Tell your French linguist to go into countryside and listen to the French of the uneducated native speakers. Do they make syntax errors?
They don’t, by definition; not the way you probably mean it. I wouldn’t know why the rate of performance errors should correlate in any way with education (controlling for intelligence). I also trust the man’s judgment enough to assume that he was talking about a sort of error that stuck out because a native speaker wouldn’t make it.
I’m talking about the fact that it is extremely hard to acquire native-like competence wrt the semantics and pragmatics of the ways in which English allows one to express something about the future.
I don’t think so. This looks like an empirical question—what do you mean by “extremely hard”? Any evidence?
Your utterance of this sentence severely damages your credibility with respect to any linguistic issue. The proper way to say this is: she speaks higher-status English than most native speakers.
No, I still don’t think so—for either of your claims. Leaving aside my credibility, non-black English in the United States (as opposed to the UK) has few ways to show status and they tend to be regional, anyway. She speaks better English (with some accent, to be sure) in the usual sense—she has a rich vocabulary and doesn’t make many mistakes.

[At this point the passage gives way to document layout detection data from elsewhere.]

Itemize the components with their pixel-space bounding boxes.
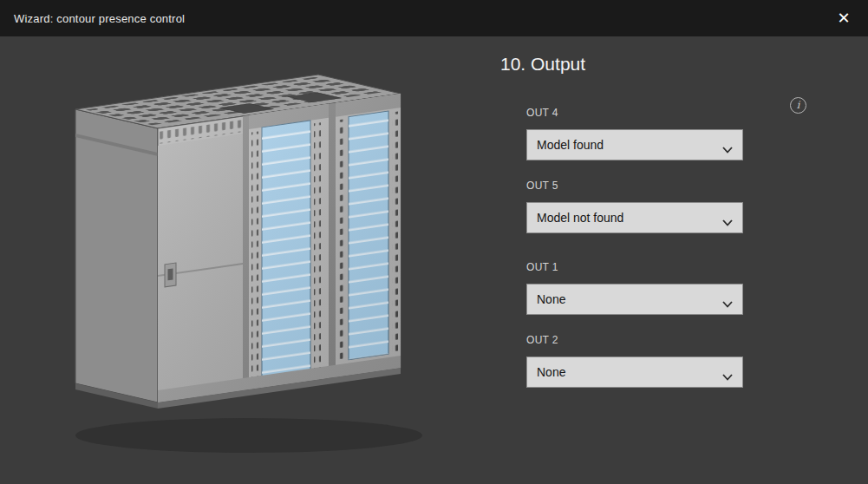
field-group-out2: OUT 2 None (526, 334, 743, 388)
out5-selected-value: Model not found (537, 211, 623, 225)
out1-dropdown[interactable]: None (526, 284, 743, 315)
out2-selected-value: None (537, 365, 565, 379)
chevron-down-icon (722, 296, 733, 303)
out2-dropdown[interactable]: None (526, 356, 743, 388)
out4-dropdown[interactable]: Model found (526, 129, 743, 160)
out1-selected-value: None (537, 292, 565, 306)
chevron-down-icon (722, 141, 733, 148)
out1-label: OUT 1 (526, 261, 743, 273)
field-group-out5: OUT 5 Model not found (526, 180, 743, 233)
close-icon[interactable]: ✕ (830, 4, 858, 32)
out2-label: OUT 2 (526, 334, 743, 346)
page-title: 10. Output (500, 54, 585, 75)
window-titlebar: Wizard: contour presence control ✕ (0, 0, 868, 36)
out4-selected-value: Model found (537, 138, 604, 152)
field-group-out1: OUT 1 None (526, 261, 743, 315)
out5-dropdown[interactable]: Model not found (526, 202, 743, 233)
info-icon[interactable]: i (790, 97, 806, 114)
window-title: Wizard: contour presence control (14, 12, 185, 25)
chevron-down-icon (722, 214, 733, 221)
chevron-down-icon (722, 369, 733, 376)
out5-label: OUT 5 (526, 180, 743, 192)
field-group-out4: OUT 4 Model found (526, 107, 743, 160)
out4-label: OUT 4 (526, 107, 743, 119)
plc-device-illustration (45, 47, 453, 472)
device-image (45, 47, 453, 472)
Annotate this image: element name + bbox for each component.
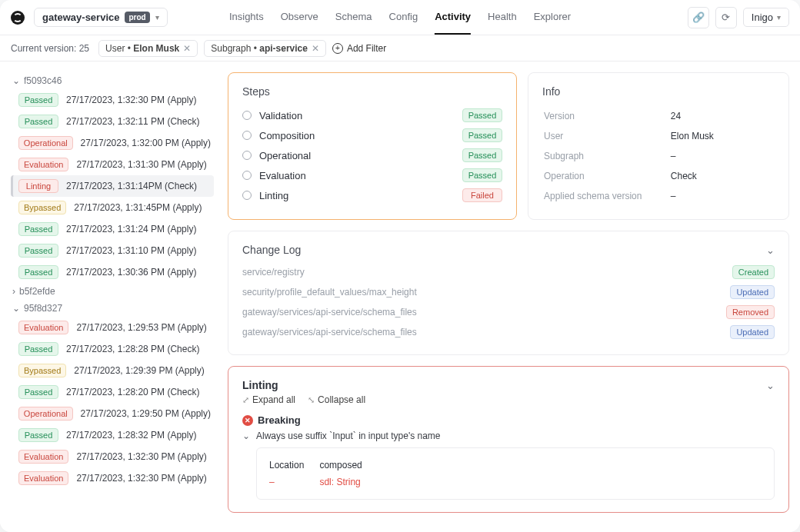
chevron-down-icon: ▾ xyxy=(155,13,159,22)
nav-explorer[interactable]: Explorer xyxy=(534,0,571,35)
nav-insights[interactable]: Insights xyxy=(229,0,264,35)
nav-schema[interactable]: Schema xyxy=(335,0,372,35)
status-badge: Passed xyxy=(18,265,58,279)
info-value[interactable]: Check xyxy=(671,167,773,185)
lint-detail-box: Location composed – sdl: String xyxy=(256,447,775,500)
status-badge: Failed xyxy=(462,188,502,202)
link-icon-button[interactable]: 🔗 xyxy=(688,7,709,28)
activity-row[interactable]: Evaluation27/17/2023, 1:29:53 PM (Apply) xyxy=(11,317,214,338)
changelog-path: security/profile_default_values/max_heig… xyxy=(242,287,730,298)
info-panel: Info Version24UserElon MuskSubgraph–Oper… xyxy=(528,72,789,220)
activity-timestamp: 27/17/2023, 1:29:50 PM (Apply) xyxy=(81,408,211,419)
add-filter-button[interactable]: + Add Filter xyxy=(332,43,386,54)
activity-row[interactable]: Operational27/17/2023, 1:29:50 PM (Apply… xyxy=(11,403,214,424)
status-badge: Passed xyxy=(18,385,58,399)
activity-content: Steps ValidationPassedCompositionPassedO… xyxy=(228,72,789,521)
activity-row[interactable]: Passed27/17/2023, 1:28:28 PM (Check) xyxy=(11,338,214,360)
nav-activity[interactable]: Activity xyxy=(435,0,471,35)
activity-timestamp: 27/17/2023, 1:30:36 PM (Apply) xyxy=(66,267,196,278)
step-row: OperationalPassed xyxy=(242,145,502,165)
step-circle-icon xyxy=(242,191,252,200)
filter-bar: Current version: 25 User • Elon Musk✕Sub… xyxy=(0,35,800,62)
filter-chip[interactable]: User • Elon Musk✕ xyxy=(98,40,198,57)
step-circle-icon xyxy=(242,131,252,140)
changelog-tag: Updated xyxy=(730,285,775,299)
env-tag: prod xyxy=(125,12,149,23)
refresh-icon-button[interactable]: ⟳ xyxy=(715,7,737,28)
nav-observe[interactable]: Observe xyxy=(281,0,318,35)
commit-header[interactable]: ⌄f5093c46 xyxy=(11,72,214,89)
activity-sidebar: ⌄f5093c46Passed27/17/2023, 1:32:30 PM (A… xyxy=(11,72,217,521)
status-badge: Bypassed xyxy=(18,364,66,377)
close-icon[interactable]: ✕ xyxy=(183,43,191,54)
steps-panel: Steps ValidationPassedCompositionPassedO… xyxy=(228,72,517,220)
info-key: Version xyxy=(544,107,669,125)
activity-row[interactable]: Passed27/17/2023, 1:28:20 PM (Check) xyxy=(11,381,214,403)
changelog-path: service/registry xyxy=(242,267,732,278)
activity-timestamp: 27/17/2023, 1:29:39 PM (Apply) xyxy=(74,365,204,376)
step-name: Composition xyxy=(259,130,455,141)
plus-icon: + xyxy=(332,43,343,54)
activity-row[interactable]: Passed27/17/2023, 1:28:32 PM (Apply) xyxy=(11,424,214,446)
activity-row[interactable]: Bypassed27/17/2023, 1:31:45PM (Apply) xyxy=(11,197,214,218)
linting-panel: Linting ⌄ ⤢Expand all ⤡Collapse all ✕ Br… xyxy=(228,366,789,513)
activity-row[interactable]: Passed27/17/2023, 1:32:11 PM (Check) xyxy=(11,111,214,132)
activity-timestamp: 27/17/2023, 1:32:30 PM (Apply) xyxy=(66,95,196,105)
changelog-tag: Updated xyxy=(730,325,775,339)
nav-config[interactable]: Config xyxy=(389,0,418,35)
info-value[interactable]: Elon Musk xyxy=(671,127,773,145)
activity-row[interactable]: Evaluation27/17/2023, 1:31:30 PM (Apply) xyxy=(11,154,214,175)
nav-health[interactable]: Health xyxy=(488,0,517,35)
chevron-down-icon[interactable]: ⌄ xyxy=(766,244,775,256)
detail-header-location: Location xyxy=(269,457,318,473)
add-filter-label: Add Filter xyxy=(347,43,386,54)
status-badge: Linting xyxy=(18,179,58,193)
app-logo xyxy=(11,11,25,25)
commit-header[interactable]: ⌄95f8d327 xyxy=(11,300,214,317)
info-key: Operation xyxy=(544,167,669,185)
status-badge: Operational xyxy=(18,407,73,421)
changelog-tag: Created xyxy=(732,265,775,279)
step-circle-icon xyxy=(242,151,252,160)
activity-row[interactable]: Evaluation27/17/2023, 1:32:30 PM (Apply) xyxy=(11,467,214,489)
info-key: User xyxy=(544,127,669,145)
activity-row[interactable]: Passed27/17/2023, 1:30:36 PM (Apply) xyxy=(11,261,214,283)
status-badge: Operational xyxy=(18,136,73,150)
changelog-title: Change Log xyxy=(242,244,301,256)
step-circle-icon xyxy=(242,111,252,120)
activity-row[interactable]: Bypassed27/17/2023, 1:29:39 PM (Apply) xyxy=(11,360,214,381)
account-dropdown[interactable]: Inigo ▾ xyxy=(743,8,789,27)
changelog-tag: Removed xyxy=(726,305,775,319)
collapse-icon: ⤡ xyxy=(308,395,315,405)
lint-rule-row[interactable]: ⌄ Always use suffix `Input` in input typ… xyxy=(242,431,775,441)
activity-timestamp: 27/17/2023, 1:28:20 PM (Check) xyxy=(66,387,199,397)
status-badge: Passed xyxy=(462,148,502,162)
activity-row[interactable]: Passed27/17/2023, 1:31:24 PM (Apply) xyxy=(11,218,214,240)
commit-header[interactable]: ›b5f2efde xyxy=(11,283,214,300)
detail-header-composed: composed xyxy=(319,457,375,473)
close-icon[interactable]: ✕ xyxy=(312,43,319,54)
expand-all-button[interactable]: ⤢Expand all xyxy=(242,394,295,405)
step-name: Evaluation xyxy=(259,170,455,181)
info-title: Info xyxy=(542,85,775,98)
status-badge: Evaluation xyxy=(18,321,68,334)
activity-row[interactable]: Operational27/17/2023, 1:32:00 PM (Apply… xyxy=(11,132,214,154)
activity-timestamp: 27/17/2023, 1:29:53 PM (Apply) xyxy=(76,322,206,333)
current-version-label: Current version: 25 xyxy=(11,43,89,54)
status-badge: Evaluation xyxy=(18,158,68,171)
activity-row[interactable]: Passed27/17/2023, 1:32:30 PM (Apply) xyxy=(11,89,214,111)
status-badge: Passed xyxy=(18,222,58,236)
changelog-row: service/registryCreated xyxy=(242,262,775,282)
activity-row[interactable]: Evaluation27/17/2023, 1:32:30 PM (Apply) xyxy=(11,446,214,467)
activity-timestamp: 27/17/2023, 1:32:30 PM (Apply) xyxy=(76,451,206,462)
collapse-all-button[interactable]: ⤡Collapse all xyxy=(308,394,365,405)
status-badge: Passed xyxy=(462,168,502,182)
activity-row[interactable]: Passed27/17/2023, 1:31:10 PM (Apply) xyxy=(11,240,214,261)
status-badge: Passed xyxy=(18,342,58,356)
filter-chip[interactable]: Subgraph • api-service✕ xyxy=(204,40,326,57)
changelog-row: security/profile_default_values/max_heig… xyxy=(242,282,775,302)
activity-row[interactable]: Linting27/17/2023, 1:31:14PM (Check) xyxy=(11,175,214,197)
chevron-down-icon[interactable]: ⌄ xyxy=(766,380,775,391)
service-selector[interactable]: gateway-service prod ▾ xyxy=(34,8,168,27)
info-value[interactable]: 24 xyxy=(671,107,773,125)
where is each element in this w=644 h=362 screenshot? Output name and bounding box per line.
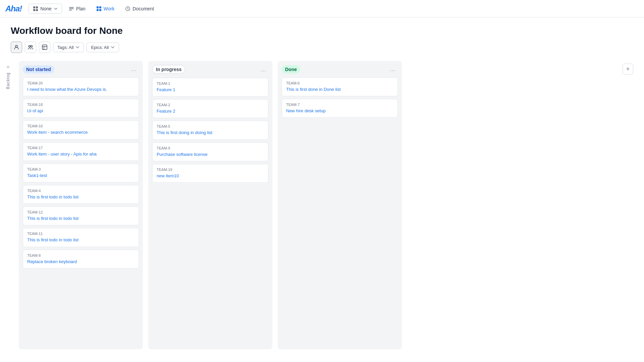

she is far from an average individual anyway.
While that is true, your claims weren’t about averages. Your claims were about impossibility—for anyone. An average person isn’t successful at anything, including second languages.
I don’t think so. This looks like an empirical question—what do you mean by “extremely hard”? Any evidence?
I don’t know if anybody has ever studied this—I would be surprised if they had -, so I have only anecdotal evidence from the uncertainty I myself experience sometimes when choosing between “will”, “going to”, plain present, “will + progressive”, and present progressive, and from the testimony of other highly advanced L2 speakers I’ve talked to who feel the same way—while native speakers are usually not even aware that there is an issue here.
She speaks better English (with some accent, to be sure) in the usual sense—she has a rich vocabulary and doesn’t make many mistakes.
How exactly is “rich vocabulary” not high-status? (Also, are you sure it actually contains more non-technical lexemes and not just higher-status lexemes?) I’m not exactly sure what you mean by “mistakes”. Things that are ungrammatical in your idiolect of English?
While that is true, your claims weren’t about averages. Your claims were about impossibility—for anyone. An average person isn’t successful at anything, including second languages.
I actually made two claims. The one was that it’s not entirely clear that there aren’t any such in-principle impossibilities, though I admit that the case for them isn’t very strong. I will be very happy if you give me a reference surveying some research on this and saying that the empirical side is really settled and the linguists who still go on telling their students that it isn’t are just not up-to-date.
The second is that in any case, only the most exceptional L2 learners can in practice expect to ever achieve native-like fluency.
It seems you are talking about being self-conscious, not about language fluency.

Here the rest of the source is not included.